How Harry Reid can save bank reform

Feckless Republicans must be exposed as spendthrifts who refuse to pay the price to prevent a meltdown

Published June 29, 2010 5:22PM (EDT)

U.S. Senate Majority leader Harry Reid (D-NV) listens to remarks after the Senate approved a package of changes to President Barack Obama's landmark healthcare overhaul and sent the bill to the House of Representatives for final passage in Washington, March 25, 2010.   REUTERS/Jim Young   (UNITED STATES - Tags: POLITICS HEALTH)  (© Jim Young / Reuters)
U.S. Senate Majority leader Harry Reid (D-NV) listens to remarks after the Senate approved a package of changes to President Barack Obama's landmark healthcare overhaul and sent the bill to the House of Representatives for final passage in Washington, March 25, 2010. REUTERS/Jim Young (UNITED STATES - Tags: POLITICS HEALTH) (© Jim Young / Reuters)

(UPDATE: The analysis in this post has been overtaken by breaking news. Look for a new post shortly.)

Bloomberg, the Wall Street Journal, the New York Times, every publication is running almost exactly the same story: Bank reform, suddenly, is in trouble again, as the tiny handful of Republican senators who previously voted for the bill are now reportedly having second thoughts.

A trio of New England Republicans, Massachusetts' Scott Brown and Maine's Olympia Snowe and Susan Collins, are all citing the last-minute inclusion of an $18 billion bank levy during the conference committee reconciliation of the House and Senate bank reform bills as the catalyst for their discontent. That puts Senate Majority Leader Harry Reid in a bind. The conference committee process could be restarted all over again, but the current conference report can't be amended. Even if he waits until a fresh Democratic body replaces the vote of Robert Byrd, he still needs three Republican votes to get to the magic 60. (And even if both the Democrats who voted against the bill, Maria Cantwell and Russ Feingold, decided to change their minds, he'd still need one Republican vote.)

(UPDATE: Scott Brown is now definitely a "no.")
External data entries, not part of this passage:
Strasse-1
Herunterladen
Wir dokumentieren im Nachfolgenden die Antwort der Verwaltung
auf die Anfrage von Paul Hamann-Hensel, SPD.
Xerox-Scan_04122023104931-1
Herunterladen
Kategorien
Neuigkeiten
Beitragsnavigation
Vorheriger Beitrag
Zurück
Tim Fernholz, who has been doing terrific ongoing coverage of the whole process of bank reform for the American Prospect, tweets that it is "too early to panic." Give Harry Reid some time to work, he recommends. At FireDogLake, David Dayen suggests that the New Englanders are just holding out for concessions down the line -- they haven't actually committed to voting "no."
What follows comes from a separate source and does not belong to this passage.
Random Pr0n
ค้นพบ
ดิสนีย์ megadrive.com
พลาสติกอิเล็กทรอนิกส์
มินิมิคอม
But the entire charade is absurd, and Collins and Snowe, who try to pass themselves off as sensible Republicans, ought to be ashamed of themselves. Preventing a financial meltdown isn't a freebie. The "Orderly Liquidation Authority" -- the process by which financial institutions whose failure could cause systemic risk are shut down -- has a price. The Congressional Budget Office estimated that price at around $21 billion over the next couple of decades. The bank levy is designed to raise the funds to pay for those estimated costs in advance.

Of course, it's possible that we won't have a financial meltdown in the near future, and the money won't be necessary. That would be great. But what you don't want is a situation where a Citigroup needs to be shut down, but you don't have the funds to pay for the liquidation. At that juncture, you can't raise money from Wall Street, because the banks are likely to be in dire straits. So you have no choice but to bust the federal budget again.

During the Bush administration, Republicans made a habit of passing legislation without finding the means to pay for the new costs they were saddling on the federal government. The Democrats reinstituted so-called pay-go rules, which means that Congress is now required to match new expenses with either new spending cuts or higher taxes.

Barney Frank is right to be annoyed. "What are we going to do, hold out a money basket?" he told the Wall Street Journal. Collins, Brown and Snowe are being obstructionist for patently self-serving reasons. This is a golden opportunity for a savage political counterattack. How ridiculous is this: The party that suddenly rediscovered the dangers of deficits as soon as it was out of power wants the federal government to assume new unfunded liabilities. 

Harry Reid should call these jokers out, with gusto. And the White House could lend a hand.